I assumed that our existing GPO created for IE9 would continue to work, but quickly found out this was not the case. Proxy settings and security zone settings were some of the things that were now not working in IE11.
The first thing I did was download the IE11 Administration Templates (ADM file) from Microsoft. http://www.microsoft.com/en-gb/download/details.aspx?id=40905
I then created a new GPO specifically for Internet Explorer 11 settings. I added the ADM file by expanding User Configuration > right clicking on Administrative Templates > selecting 'Add/Remove Templates' > and selecting the ADM file to import it into the GPO.
To configure Internet settings such as home page and security zone settings, in the GPO I expanded User Configuration > Control Panel Settings > Internet Settings.
I right clicked in the main pane > New > and selected the version of IE I wished to manage. IE11 was not listed, but chose IE10 which works.
So, as tried above, I was unable to set the proxy server using the 'Internet Settings' GPO options. I also tried without success using the 'Internet Explorer Maintenance' settings, which is what I had always used in IE9 and previous versions.

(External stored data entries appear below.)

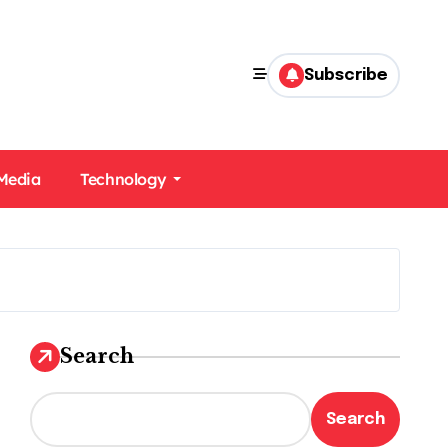
Subscribe
 Media
Technology
Search
Search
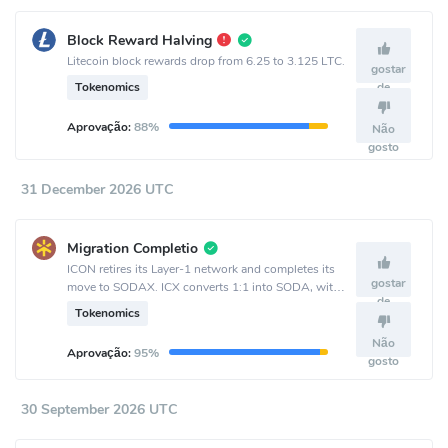
Block Reward Halving
Litecoin block rewards drop from 6.25 to 3.125 LTC.
gostar
Tokenomics
de
Aprovação:
88%
Não
gosto
31 December 2026 UTC
Migration Completio
ICON retires its Layer-1 network and completes its
gostar
move to SODAX. ICX converts 1:1 into SODA, with
de
bidirectional conversion available until Sept. 30 and
Tokenomics
one-way ICX-to-SODA conversion remaining after
that.
Não
Aprovação:
95%
gosto
30 September 2026 UTC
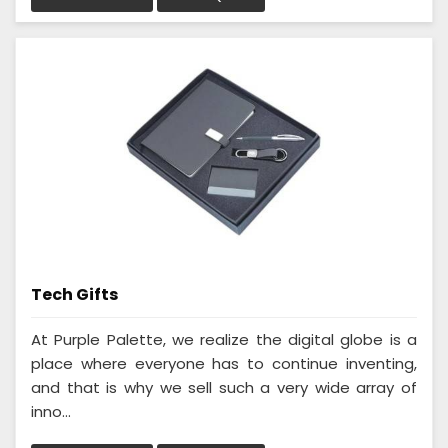
Tech Gifts
At Purple Palette, we realize the digital globe is a
place where everyone has to continue inventing,
and that is why we sell such a very wide array of
inno...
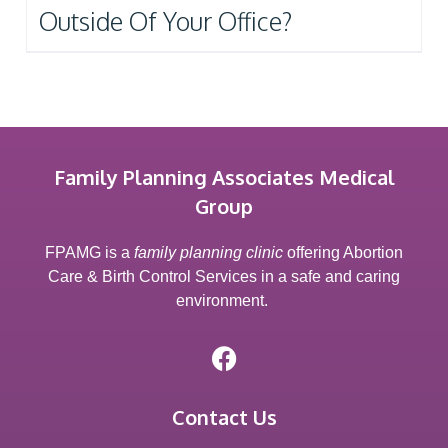
Outside Of Your Office?
Family Planning Associates Medical
Group
FPAMG is a
family planning clinic
offering Abortion
Care & Birth Control Services in a safe and caring
environment.
Contact Us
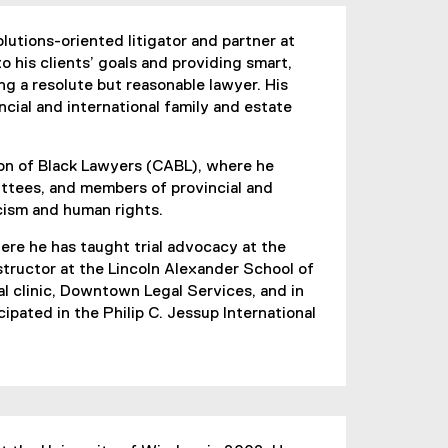
lutions-oriented litigator and partner at
o his clients’ goals and providing smart,
ng a resolute but reasonable lawyer. His
ncial and international family and estate
on of Black Lawyers (CABL), where he
ttees, and members of provincial and
acism and human rights.
ere he has taught trial advocacy at the
nstructor at the Lincoln Alexander School of
al clinic, Downtown Legal Services, and in
ipated in the Philip C. Jessup International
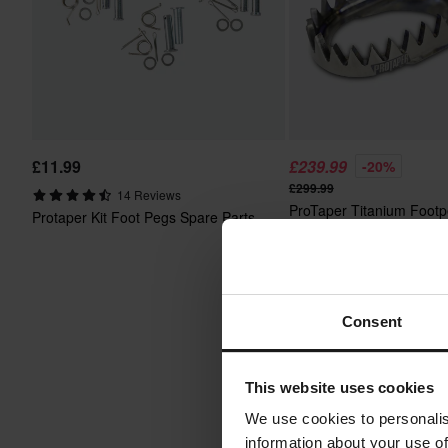
£11.99
£239.99
-20%
£299.99
14 Reviews
ProTaper Titanium Foot
Protaper Kit Foot Pegs Spare Parts
Consent
This website uses cookies
We use cookies to personalis
information about your use of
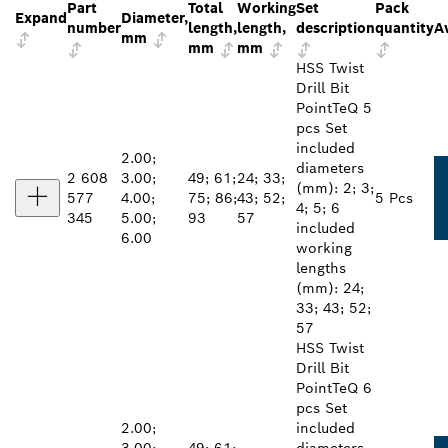
Part
Total
Working
Set
Pack
Expand
Diameter,
number
length,
length,
description
quantity
Av
mm
mm
mm
HSS Twist
Drill Bit
PointTeQ 5
pcs Set
included
2.00;
diameters
2 608
3.00;
49; 61;
24; 33;
(mm): 2; 3;
577
4.00;
75; 86;
43; 52;
5 Pcs
4; 5; 6
345
5.00;
93
57
included
6.00
working
lengths
(mm): 24;
33; 43; 52;
57
HSS Twist
Drill Bit
PointTeQ 6
pcs Set
2.00;
included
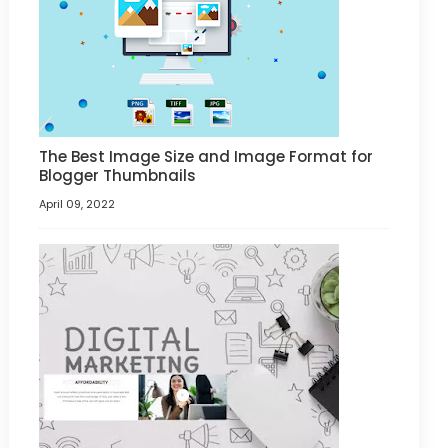
The Best Image Size and Image Format for
Blogger Thumbnails
April 09, 2022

I therefore had to set the proxy settings using the registry and Group Policy Preferences (GPP).
In the GPO, I expanded User Configuration > Preferences > Registry. I then created three new registry items for the following:
HKCU\Software\Microsoft\Windows\CurrentVersion\InternetSettings\ProxyEnable To enable, set the REG_DWORD to 00000001
HKCU\Software\Microsoft\Windows\CurrentVersion\InternetSettings\ProxyServer Set the REG_SZ to your proxy server’s IP or hostname:8080 (i.e proxy:8080 or 192.168.1.10:8080)
Set the REG_SZ to list all the sites which should bypass the proxy, separated by a semi-colon ‘;’. If you need to enable the option ‘Do not use proxy server for local (Intranet) addresses’ then you will need to add ‘;<local> at the end of the ProxyOverride key. There is no separate key for this setting.
As I earlier found out, although I could set security zone levels, the options for specifying sites was greyed out. To populate the sites for the different zones, I had to go somewhere else within the GPO. User Configuration > Policies > Administration Templates > Windows Components > Internet Explorer > Internet Control Panel > Security Page.
In here, I enabled 'Site to Zone Assignment list' and in the Value Name, entered the website address, and for Value, I entered the corresponding number for the zone I wanted to add the site into.
Internet Explorer has 4 security zones, numbered 1-4, and these are used by this policy setting to associate sites to zones. They are: (1) Intranet zone, (2) Trusted Sites zone, (3) Internet zone, and (4) Restricted Sites zone.